So, his secondary motivation, though, was to sell off his inventions after he used them, and then "when everyone is special, no one is."

That's quite frankly one of the stupidest lines I've ever heard. Okay, yeah, when everyone can fly, being able to fly isn't unique, but it's still special. And damn useful. That's not really a villain motivation. For all that it'd overthrow the current status-quo, something most heroes don't do. Or maybe I'm just weird and reading too much into it.

Date: 2006-08-31 01:14 pm (UTC)
From: [identity profile] kail-panille.livejournal.com
Giving everybody superpowers would definitely be a bad thing. Kliebold and Harris with superpowers? Bad. Granted if everybody's super they're arguably better able to defend themselves, but that only goes so far. Not everybody has the talent or inclination to battle evil, even if they've got the power.

But the point here that I haven't seen mentioned is that Syndrome wasn't giving away superpowers, and certainly wasn't giving them to everybody. He was planning to sell them.
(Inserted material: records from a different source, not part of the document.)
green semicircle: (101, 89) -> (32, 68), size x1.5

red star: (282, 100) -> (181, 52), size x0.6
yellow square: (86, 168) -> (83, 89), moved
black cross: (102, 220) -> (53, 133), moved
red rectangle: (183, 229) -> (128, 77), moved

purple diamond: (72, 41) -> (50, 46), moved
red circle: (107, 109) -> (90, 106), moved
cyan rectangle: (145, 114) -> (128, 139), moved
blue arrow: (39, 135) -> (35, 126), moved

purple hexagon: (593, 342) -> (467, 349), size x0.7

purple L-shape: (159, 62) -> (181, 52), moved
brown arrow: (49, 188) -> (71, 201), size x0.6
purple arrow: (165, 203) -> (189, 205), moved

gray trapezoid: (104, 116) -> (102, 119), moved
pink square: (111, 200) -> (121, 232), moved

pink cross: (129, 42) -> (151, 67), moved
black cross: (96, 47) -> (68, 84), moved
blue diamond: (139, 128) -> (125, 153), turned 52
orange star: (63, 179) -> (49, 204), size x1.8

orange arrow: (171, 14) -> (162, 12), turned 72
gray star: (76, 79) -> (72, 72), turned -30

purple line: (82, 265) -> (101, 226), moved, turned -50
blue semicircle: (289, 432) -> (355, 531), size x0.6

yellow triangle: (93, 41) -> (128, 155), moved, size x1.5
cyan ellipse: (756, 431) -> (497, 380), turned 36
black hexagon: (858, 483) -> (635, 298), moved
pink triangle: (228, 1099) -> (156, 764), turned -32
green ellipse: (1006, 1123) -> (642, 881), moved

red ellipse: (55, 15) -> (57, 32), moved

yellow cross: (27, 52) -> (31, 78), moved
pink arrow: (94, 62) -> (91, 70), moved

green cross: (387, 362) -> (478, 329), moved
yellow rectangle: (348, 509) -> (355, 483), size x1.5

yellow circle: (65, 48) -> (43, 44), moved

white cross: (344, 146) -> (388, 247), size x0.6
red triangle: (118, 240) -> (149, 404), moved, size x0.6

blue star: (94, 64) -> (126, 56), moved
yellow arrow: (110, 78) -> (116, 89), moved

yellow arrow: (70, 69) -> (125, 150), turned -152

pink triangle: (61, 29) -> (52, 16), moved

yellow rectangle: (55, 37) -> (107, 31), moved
In effect, he's talking about creating a new super-class, the wealthy. Whether that's just a side effect of his own greed or because he thinks that money is a good measure of a person's worth is, I think, open to question. But Syndrome probably does think that someone who worked hard and earned enough money to purchase powers has more right to them than someone who was just born with them by dumb cosmic chance.